**Instructions to follow**
The data below holds the lines to copy: everything from the line containing "Utazási feltételek: a" to the line containing "IE AUCH INTERESSIEREN", both ends included, set down exactly.

**Listed entries**
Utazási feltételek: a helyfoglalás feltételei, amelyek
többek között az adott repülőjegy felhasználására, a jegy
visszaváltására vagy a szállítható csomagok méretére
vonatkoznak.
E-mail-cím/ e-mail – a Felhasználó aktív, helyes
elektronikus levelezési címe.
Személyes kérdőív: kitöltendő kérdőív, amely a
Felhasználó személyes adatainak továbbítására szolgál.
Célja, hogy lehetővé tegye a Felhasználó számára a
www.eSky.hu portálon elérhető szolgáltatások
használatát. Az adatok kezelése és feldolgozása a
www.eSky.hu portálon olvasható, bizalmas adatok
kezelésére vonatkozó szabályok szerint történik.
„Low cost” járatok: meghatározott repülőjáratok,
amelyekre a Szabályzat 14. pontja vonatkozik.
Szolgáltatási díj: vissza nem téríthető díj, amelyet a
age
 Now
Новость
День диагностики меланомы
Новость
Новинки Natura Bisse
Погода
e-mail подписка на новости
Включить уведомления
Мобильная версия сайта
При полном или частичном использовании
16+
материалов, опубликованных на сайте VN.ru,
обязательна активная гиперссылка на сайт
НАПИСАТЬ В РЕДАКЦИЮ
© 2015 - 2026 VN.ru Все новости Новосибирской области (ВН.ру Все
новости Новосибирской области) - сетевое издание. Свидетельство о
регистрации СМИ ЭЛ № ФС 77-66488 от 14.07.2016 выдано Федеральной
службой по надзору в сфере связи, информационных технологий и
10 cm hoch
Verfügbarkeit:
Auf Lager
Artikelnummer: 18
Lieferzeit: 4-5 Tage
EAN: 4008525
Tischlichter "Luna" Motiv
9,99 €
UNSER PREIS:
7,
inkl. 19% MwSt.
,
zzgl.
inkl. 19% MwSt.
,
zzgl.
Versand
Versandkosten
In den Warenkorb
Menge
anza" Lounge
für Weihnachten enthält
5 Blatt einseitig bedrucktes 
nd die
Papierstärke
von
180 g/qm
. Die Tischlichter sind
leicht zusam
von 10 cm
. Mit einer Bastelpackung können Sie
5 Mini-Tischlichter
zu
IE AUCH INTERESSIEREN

---

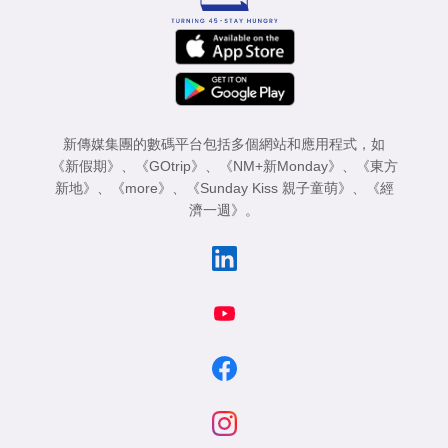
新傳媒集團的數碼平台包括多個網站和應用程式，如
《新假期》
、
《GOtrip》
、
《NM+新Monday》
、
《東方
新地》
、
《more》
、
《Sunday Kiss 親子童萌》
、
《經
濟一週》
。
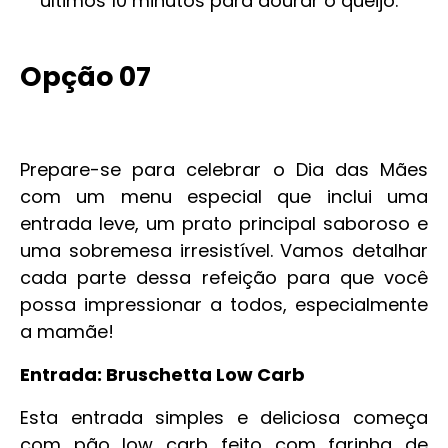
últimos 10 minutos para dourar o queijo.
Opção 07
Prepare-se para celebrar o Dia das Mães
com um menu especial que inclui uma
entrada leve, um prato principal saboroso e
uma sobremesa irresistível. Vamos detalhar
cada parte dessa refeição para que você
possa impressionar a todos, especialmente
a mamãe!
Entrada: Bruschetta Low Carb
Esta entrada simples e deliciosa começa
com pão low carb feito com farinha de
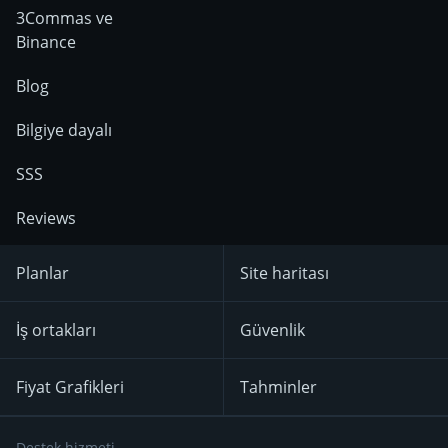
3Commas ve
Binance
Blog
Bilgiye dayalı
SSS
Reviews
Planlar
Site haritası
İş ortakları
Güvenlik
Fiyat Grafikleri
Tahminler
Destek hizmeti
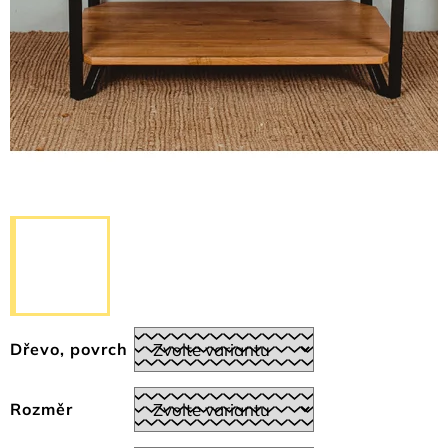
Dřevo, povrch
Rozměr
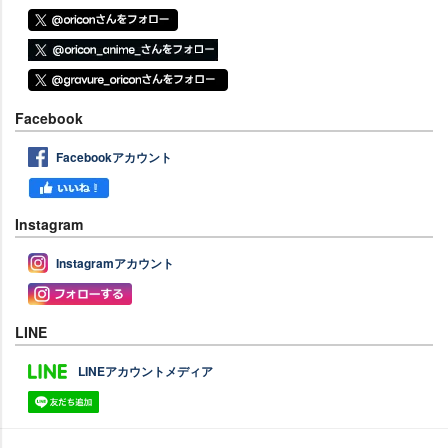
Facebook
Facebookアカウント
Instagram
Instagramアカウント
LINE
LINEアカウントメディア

**Result of the exercise**
Utazási feltételek: a helyfoglalás feltételei, amelyek
többek között az adott repülőjegy felhasználására, a jegy
visszaváltására vagy a szállítható csomagok méretére
vonatkoznak.
E-mail-cím/ e-mail – a Felhasználó aktív, helyes
elektronikus levelezési címe.
Személyes kérdőív: kitöltendő kérdőív, amely a
Felhasználó személyes adatainak továbbítására szolgál.
Célja, hogy lehetővé tegye a Felhasználó számára a
www.eSky.hu portálon elérhető szolgáltatások
használatát. Az adatok kezelése és feldolgozása a
www.eSky.hu portálon olvasható, bizalmas adatok
kezelésére vonatkozó szabályok szerint történik.
„Low cost” járatok: meghatározott repülőjáratok,
amelyekre a Szabályzat 14. pontja vonatkozik.
Szolgáltatási díj: vissza nem téríthető díj, amelyet a
age
 Now
Новость
День диагностики меланомы
Новость
Новинки Natura Bisse
Погода
e-mail подписка на новости
Включить уведомления
Мобильная версия сайта
При полном или частичном использовании
16+
материалов, опубликованных на сайте VN.ru,
обязательна активная гиперссылка на сайт
НАПИСАТЬ В РЕДАКЦИЮ
© 2015 - 2026 VN.ru Все новости Новосибирской области (ВН.ру Все
новости Новосибирской области) - сетевое издание. Свидетельство о
регистрации СМИ ЭЛ № ФС 77-66488 от 14.07.2016 выдано Федеральной
службой по надзору в сфере связи, информационных технологий и
10 cm hoch
Verfügbarkeit:
Auf Lager
Artikelnummer: 18
Lieferzeit: 4-5 Tage
EAN: 4008525
Tischlichter "Luna" Motiv
9,99 €
UNSER PREIS:
7,
inkl. 19% MwSt.
,
zzgl.
inkl. 19% MwSt.
,
zzgl.
Versand
Versandkosten
In den Warenkorb
Menge
anza" Lounge
für Weihnachten enthält
5 Blatt einseitig bedrucktes 
nd die
Papierstärke
von
180 g/qm
. Die Tischlichter sind
leicht zusam
von 10 cm
. Mit einer Bastelpackung können Sie
5 Mini-Tischlichter
zu
IE AUCH INTERESSIEREN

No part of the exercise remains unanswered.